Call/WhatsApp: +1 332 209 4094

Economics Demand Linear Programming

Description
For this assignment, you are requested to download the Forecast package in R. The package contains methods and tools for displaying and analyzing univariate time series forecasts including exponential smoothing via state space models and automatic ARIMA modelling. Explore the gas (Australian monthly gas production) dataset in Forecast package by running the following commands in R

install.packages(“Forecast”)

library(forecast)

view(gas)

& do the following:

Read the data as a time series object in R. Plot the data (5 marks)
What do you observe?

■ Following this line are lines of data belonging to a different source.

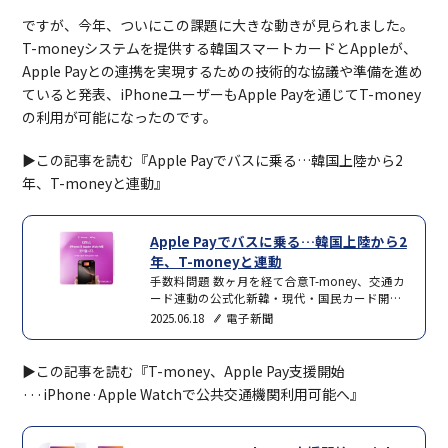
ですが、今年、ついにこの課題に大きな動きが見られました。
T-moneyシステムを提供する韓国スマートカードとAppleが、
Apple Payとの連携を実現するための技術的な協議や準備を進め
ていると発表、iPhoneユーザーもApple Payを通じてT-money
の利用が可能になったのです。
▶︎この記事を読む『Apple Payでバスに乗る…韓国上陸から2
年、T-moneyと連動』
Apple Payでバスに乗る…韓国上陸から2
年、T-moneyと連動
手数料問題 数ヶ月を経て合意T-money、交通カ
ード連動の公式化新韓・現代・国民カード開始
観測店舗など、対応箇所急速拡散展望Apple
2025.06.18
電子新聞
Pay（アップルペイ）の韓国上陸から2年を経
て、iPhoneでも手軽に公共交通機関を利用でき
るようになる。これは、導入遅延の主な背景に
▶︎この記事を読む『T-money、Apple Pay支援開始
挙げられた手数料に関する問題が数ヶ月ぶりに
···iPhone·Apple Watchで公共交通機関利用可能へ』
折り合いがついた結果とみられる。近いうちに
Apple Payを公式発売する新韓カードA…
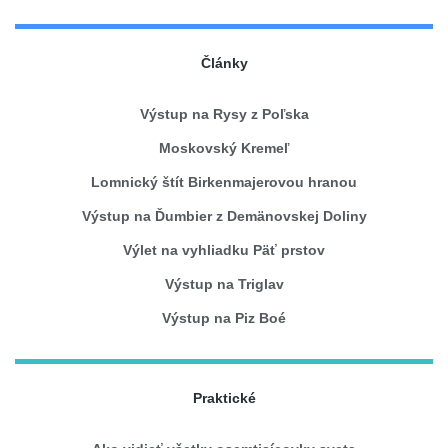
Články
Výstup na Rysy z Poľska
Moskovský Kremeľ
Lomnický štít Birkenmajerovou hranou
Výstup na Ďumbier z Demänovskej Doliny
Výlet na vyhliadku Päť prstov
Výstup na Triglav
Výstup na Piz Boé
Praktické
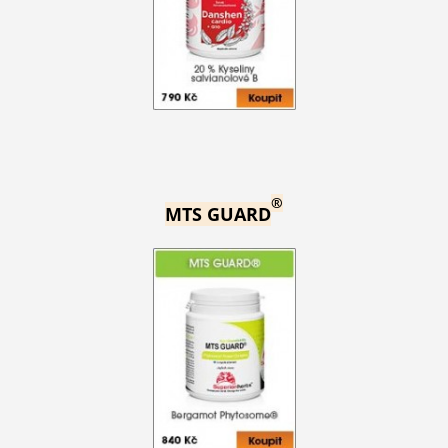
®
MTS GUARD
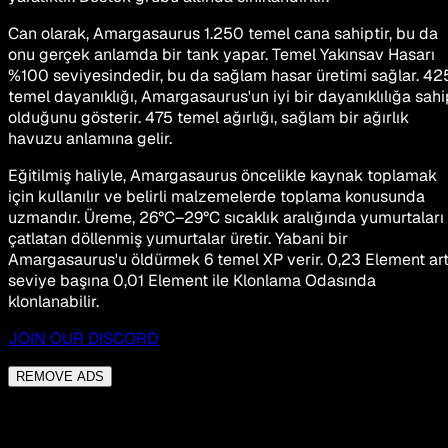
Can olarak, Amargasaurus 1.250 temel cana sahiptir, bu da
onu gerçek anlamda bir tank yapar. Temel Yakınsav Hasarı
%100 seviyesindedir, bu da sağlam hasar üretimi sağlar. 42
temel dayanıklığı, Amargasaurus'un iyi bir dayanıklılığa sahi
olduğunu gösterir. 475 temel ağırlığı, sağlam bir ağırlık
havuzu anlamına gelir.
Eğitilmiş haliyle, Amargasaurus öncelikle kaynak toplamak
için kullanılır ve belirli malzemelerde toplama konusunda
uzmandır. Üreme, 26°C–29°C sıcaklık aralığında yumurtaları
çatlatan döllenmiş yumurtalar üretir. Yabani bir
Amargasaurus'u öldürmek 6 temel XP verir. 0,23 Element art
seviye başına 0,01 Element ile Klonlama Odasında
klonlanabilir.
JOIN OUR DISCORD
REMOVE ADS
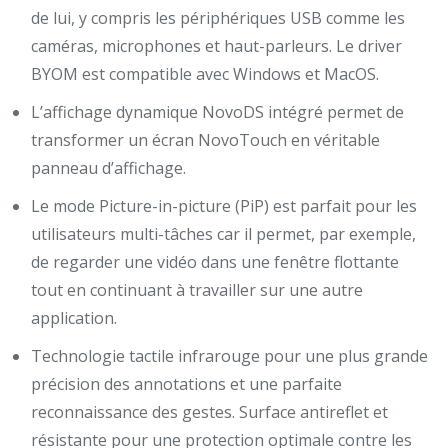
de lui, y compris les périphériques USB comme les
caméras, microphones et haut-parleurs. Le driver
BYOM est compatible avec Windows et MacOS.
L’affichage dynamique NovoDS intégré permet de
transformer un écran NovoTouch en véritable
panneau d’affichage.
Le mode Picture-in-picture (PiP) est parfait pour les
utilisateurs multi-tâches car il permet, par exemple,
de regarder une vidéo dans une fenêtre flottante
tout en continuant à travailler sur une autre
application.
Technologie tactile infrarouge pour une plus grande
précision des annotations et une parfaite
reconnaissance des gestes. Surface antireflet et
résistante pour une protection optimale contre les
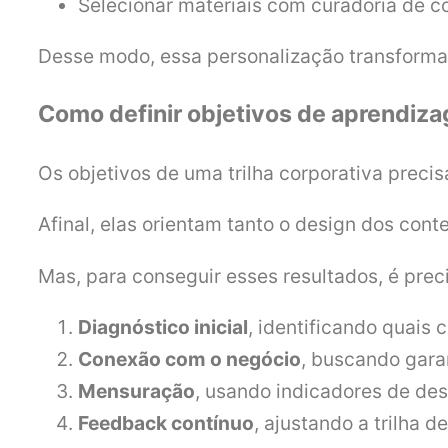
Selecionar materiais com curadoria de c
Desse modo, essa personalização transforma
Como definir objetivos de aprendiza
Os objetivos de uma trilha corporativa preci
Afinal, elas orientam tanto o design dos cont
Mas, para conseguir esses resultados, é prec
Diagnóstico inicial
, identificando quais
Conexão com o negócio
, buscando garan
Mensuração
, usando indicadores de d
Feedback contínuo
, ajustando a trilha 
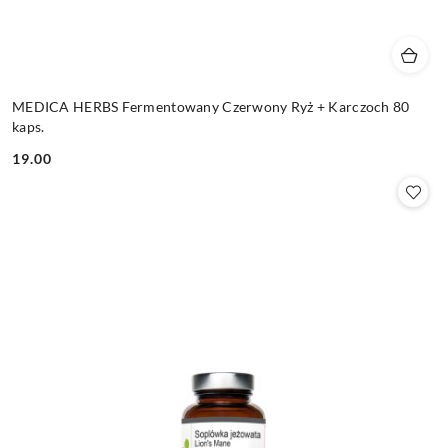
MEDICA HERBS Fermentowany Czerwony Ryż + Karczoch 80
kaps.
19.00
Cena:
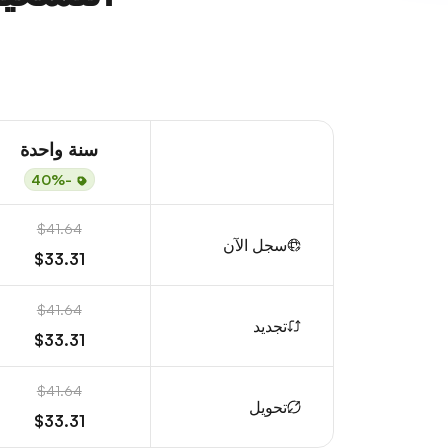
سنة واحدة
-40%
$41.64
سجل الآن
$33.31
$41.64
تجديد
$33.31
$41.64
تحويل
$33.31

Which components of the time series are present in this dataset? (5 marks)
What is the periodicity of dataset? (5 marks)
Is the time series Stationary? Inspect visually as well as conduct an ADF test? Write down the null and alternate hypothesis for the stationarity test? De-seasonalise the series if seasonality is present? (20 marks)
Develop an ARIMA Model to forecast for next 12 periods. Use both manual and auto.arima (Show & explain all the steps) (20 marks)
Report the accuracy of the model (5 marks)
Please note the following:

Your submission should have two files –
1) Business report in PDF format with a word limit of 3000 words,
2) R Code file. Appendices are not counted in the word limit.
You must give the sources of data presented. Do not refer to blogs; Wikipedia etc.
Any assignment found copied/ plagiarized with other(s) will not be graded and marked as zero.
Please ensure timely submission as post deadline assignment will not be accepted.